Gain a hands-on understanding of Google BigQuery and SQL.
Due: 3/6/2025 (Thursday), 4:59:59 PM
Welcome to CSEE 4121! This assignment will help you get familiar with the Google BigQuery platform and the SQL language. Google has published many datasets on BigQuery – these range from Github statistics to real-time air quality data. In this first assignment, you will be using BigQuery’s SQL interface to answer questions about the Github Dataset.
After completing this programming assignment, students should be able to:
This section will guide you through creating a BigQuery project and setting up your account so that you can query the Github dataset.
Make sure you have followed the instructions provided by CRF to redeem your credits in Google Cloud.
Click this link. You’ll see the page below; click “Create Project” to make a GCP (Google Cloud Platform) project.
Fill in the information to make a new project. Make sure to select the new billing account you set up after redeeming the class GCP credits.
If you mess this up and select the wrong billing account, please follow these instructions to change the billing account for your project to the billing account created in Step 1.
Go to BigQuery. Make sure to select the correct project in the dropdown menu on the top left.
In the sidebar, you should see a search menu. Search for the github_repos
dataset, pressing Enter, clicking “Search all projects”, and pressing Enter again. Then you should be able to find the github_repos
dataset.
Make sure to star it. This will allow you to quickly access it in the future.

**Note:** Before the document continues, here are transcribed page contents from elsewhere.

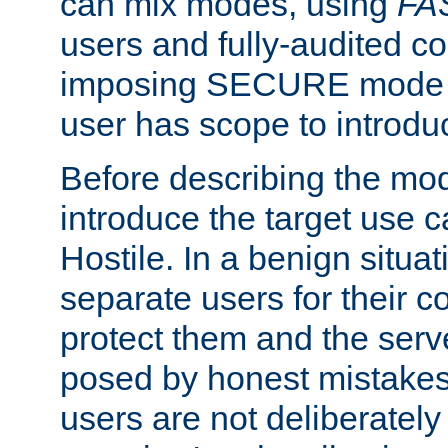
can mix modes, using
FA
users and fully-audited c
imposing SECURE mode w
user has scope to introdu
Before describing the mo
introduce the target use 
Hostile. In a benign situa
separate users for their 
protect them and the serve
posed by honest mistakes,
users are not deliberatel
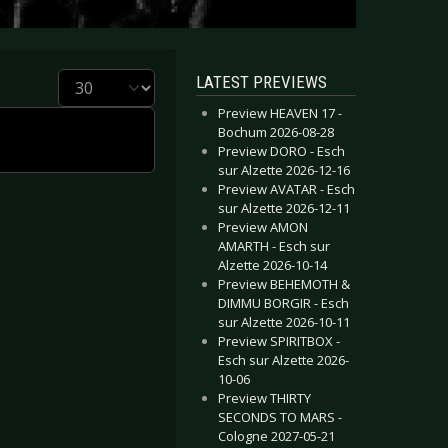
Display #
LATEST PREVIEWS
Preview HEAVEN 17 -
Bochum 2026-08-28
Preview DORO - Esch
sur Alzette 2026-12-16
Preview AVATAR - Esch
sur Alzette 2026-12-11
Preview AMON
AMARTH - Esch sur
Alzette 2026-10-14
Preview BEHEMOTH &
DIMMU BORGIR - Esch
sur Alzette 2026-10-11
Preview SPIRITBOX -
Esch sur Alzette 2026-
10-06
Preview THIRTY
SECONDS TO MARS -
Cologne 2027-05-21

Click on and expand the dataset. You should see 9 tables in the sidebar. Click on each table – you should see the schema and descriptions of each table.
Although we will only be dealing with a subset of these tables, it is recommended to familiarize yourself with these tables before you jump into writing queries.
The sample_commits
, sample_contents
, sample_files
are subsets of the commits
, contents
, and files
tables, respectively. We will NOT use the full commits
, contents
, and files
tables as they are too large to process.
This assignment is intended to test your ability to translate a question in plain English to a schema – in other words, we want you to explore the data and think about which tables and columns are necessary in order to answer the questions. This is how real world data querying and analysis works!

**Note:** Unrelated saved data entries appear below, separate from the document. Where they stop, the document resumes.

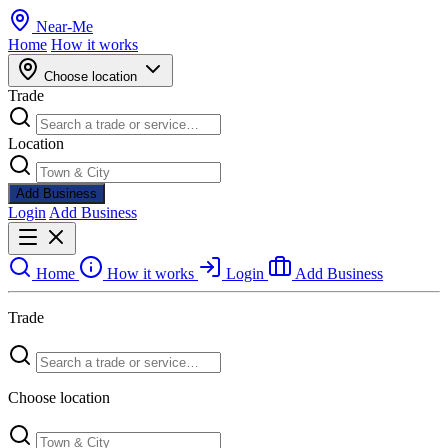
Near
-
Me
Home
How it works
Choose location
Trade
Location
Add Business
Login
Add Business
Home
How it works
Login
Add Business
Trade
Choose location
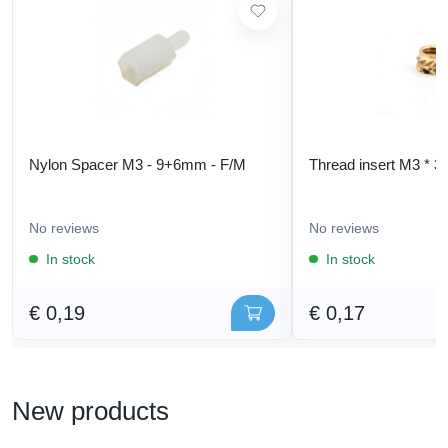
Nylon Spacer M3 - 9+6mm - F/M
Thread insert M3 * 3
No reviews
No reviews
In stock
In stock
€ 0,19
€ 0,17
New products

Once you’ve selected a table, click on the QUERY
dropdown menu and select
In new tab
to start a query on a table.
Once you type in your query, you should notice that the green validator on the top right corner of the editor. This estimates how much data will be processed when the query is run.
Note: you will be billed by the number of bytes read by each query. Each
month, only the first 1TB read is free, so be careful and try to avoid
using SELECT *
. You should only retrive the related columns. Each query should not need to consume more than 1GB.
In declarative languages, it’s easier to build up the query piece-by-piece. Start with a basic outline of what you’re looking for (for example, write a broad condition, or do a join). Then, add complexity to your query one bit at a time. It’s much easier to debug this way as well.
BigQuery can auto-format your SQL queries with Ctrl-Shift-F on Windows or Cmd-Shift-F on macOS (You may need to do some editing for it to take effect). This is a good way to learn about conventional SQL style guidelines and will also make your queries more readable, which we appreciate.
Note: When querying in BigQuery, table names should be wrapped in backticks (`). For example, instead of writing:
SELECT * FROM bigquery-public-data.github_repos.sample_commits
write:
SELECT * FROM `bigquery-public-data.github_repos.sample_commits`
Please read the submission instructions carefully before starting the assignment.
Now that you’ve gotten comfortable with BigQuery and its SQL querying interface, let’s get to work and answer some questions about the Github dataset!
You will be asked to submit a CSV file containing the results of your queries
for each question. You can download the results of a query using the
SAVE RESULTS
button in the Query results
panel and choose
CSV (local file)
. We will provide the column names for the expected output.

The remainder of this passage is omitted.